For the full report on the continuing spat between PGA of America President Ted Bishop and R&A Chief Peter Dawson check out Tim Rosaforte’s story in Golf World. But here’s the cliff’s notes. The R&A and USGA have proposed the ban on anchored putting strokes to take effect in 2016. The PGA of America (representing the teaching professionals in the US) has stated its opposition to the proposal. From the Golf World story:
After being told by R&A chief executive Peter Dawson that it was not the PGA of America’s responsibility to grow the game in America, Bishop, in both an interview and email exchange with Golf World, responded by questioning the R&A’s male-only membership.
“I find that to be very curious and perplexing given the fact that the R&A has not been inclusive as evidenced by their unwillingness to accept women as members to the R&A,” Bishop said. “This is a much different approach than we have taken in America.”
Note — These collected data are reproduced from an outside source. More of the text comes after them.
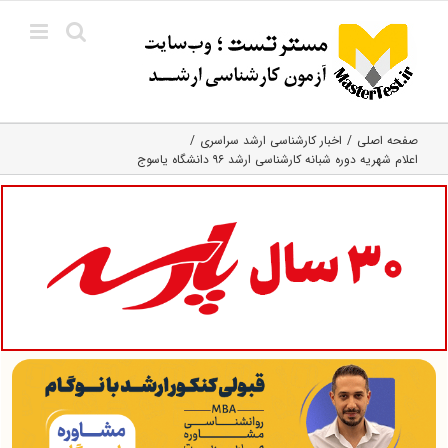
Ski
t
conten
صفحه اصلی
اخبار کارشناسی ارشد سراسری
اعلام شهریه دوره‌ شبانه کارشناسی ارشد ۹۶ دانشگاه یاسوج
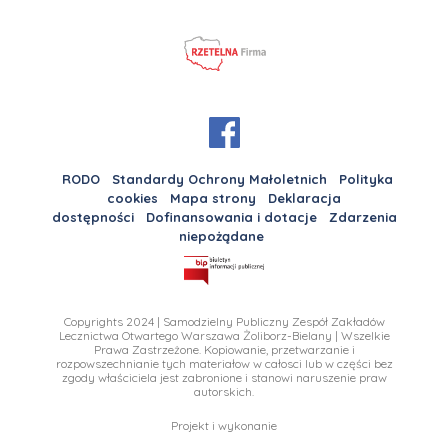
RODO
Standardy Ochrony Małoletnich
Polityka
cookies
Mapa strony
Deklaracja
dostępności
Dofinansowania i dotacje
Zdarzenia
niepożądane
Copyrights 2024 | Samodzielny Publiczny Zespół Zakładów
Lecznictwa Otwartego Warszawa Żoliborz-Bielany | Wszelkie
Prawa Zastrzeżone. Kopiowanie, przetwarzanie i
rozpowszechnianie tych materiałow w całosci lub w części bez
zgody właściciela jest zabronione i stanowi naruszenie praw
autorskich.
Projekt i wykonanie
Bishop is certainly not taking this lying down. Another wrinkle into the male-only R&A membership policies is that the Open Championship, the R&A’s flagship event will be contested at Muirfield, where there are no female members.
The PGA of America dealt with the backlash of Shoal Creek hosting the 1990 PGA Championship while having an all-white membership policy. Since then, the PGA and PGA Tour (related in name only) have made it a policy to only use venues with inclusive membership policies.
Hell, even Augusta National finally came around last year with the additions of Condoleeza Rice and Darla Moore.
While Bishop might very well be “grandstanding” as Dawson claims, he is merely speaking on behalf of his constituents. The greater point made by Bishop is a good question to ask: How can the R&A claim to represent all of golf when they do not allow women into their membership?